Most of us spend our lives trying to move beyond such a lowly position. We go to school, hoping to one day graduate from the tyranny of assignments and due dates. We turn eighteen and immediately begin excitedly plotting life beyond parental restraint. We work various jobs hoping to one day own our own business or ascend the top of the corporate ladder. We want to “be our own boss.” When one church applies pressure we don’t like, it’s easy to find another down the street.
At the very least, we tend to relegate submission to the early stages of life, and there’s certainly an appropriate process of maturity wherein the nature of submission changes as we grow up. We rightly see a problem, for example, when a healthy twenty-five-year-old continues to take orders from his parents because he’s still living in their home and depending on their income. As we grow up, submission ought to look different. A fifty-year-old under authority is not the same as a twelve-year-old. But should it disappear altogether? Is it good for us to graduate completely from submission to authority?

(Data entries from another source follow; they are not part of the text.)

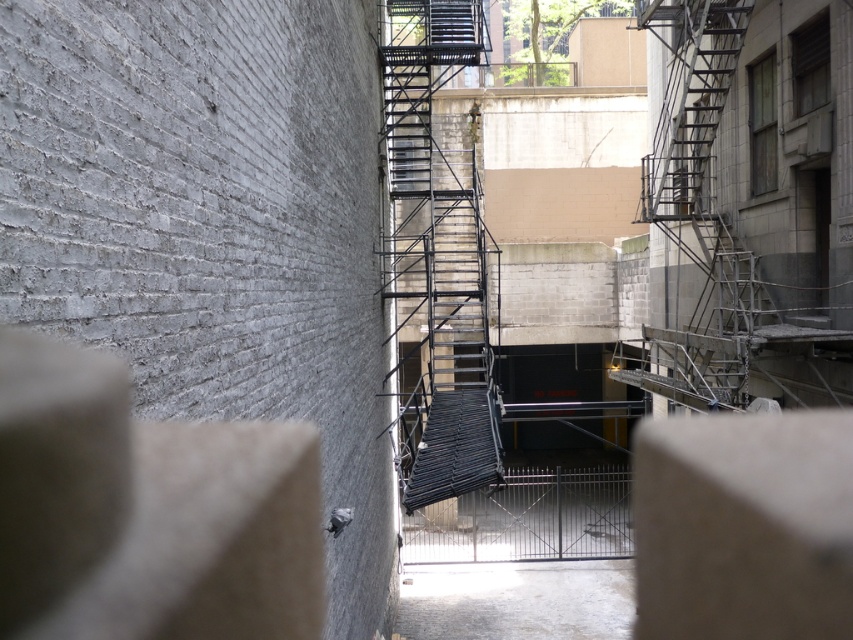 You are a painter who needs to paint the metallic gray fire escape at center and the metallic black staircase at center. Since you can only paint one at a time, which one should you paint first based on their positions in the alleyway?

You should paint the metallic gray fire escape at center first because the metallic black staircase at center is behind it, making the fire escape more accessible to paint first.

You are standing in the alleyway and need to locate the black metal fire escape at center. According to the coordinates provided, where exactly is it positioned?

The black metal fire escape at center is located at point coordinates 0.403 on the x axis and 0.512 on the y axis.

You are a painter who needs to place a 1.2 meter wide canvas between the black metal fire escape at center and the metallic black staircase at center. Based on the scene, will the canvas fit between them?

The black metal fire escape at center is wider than the metallic black staircase at center. Therefore, the total space between them may not be sufficient to accommodate a 1.2 meter wide canvas. It is recommended to measure the exact distance before placing the canvas.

I’ll show my cards. I do not believe it’s wise for any human being, at any life stage, to live completely free from life-on-life submission to authority. Whether it’s a pastor, spouse, friend, or mentor, we all need at least one person in our lives who has the authority to deny us our desires.
We live in an age of scandal. As an American evangelical (whatever than means these days), I often think to myself after another high-profile pastor falls, “I wonder who will be next.” Because of human sin and deceit, I don’t believe there’s a fool-proof way to completely eliminate such scandals.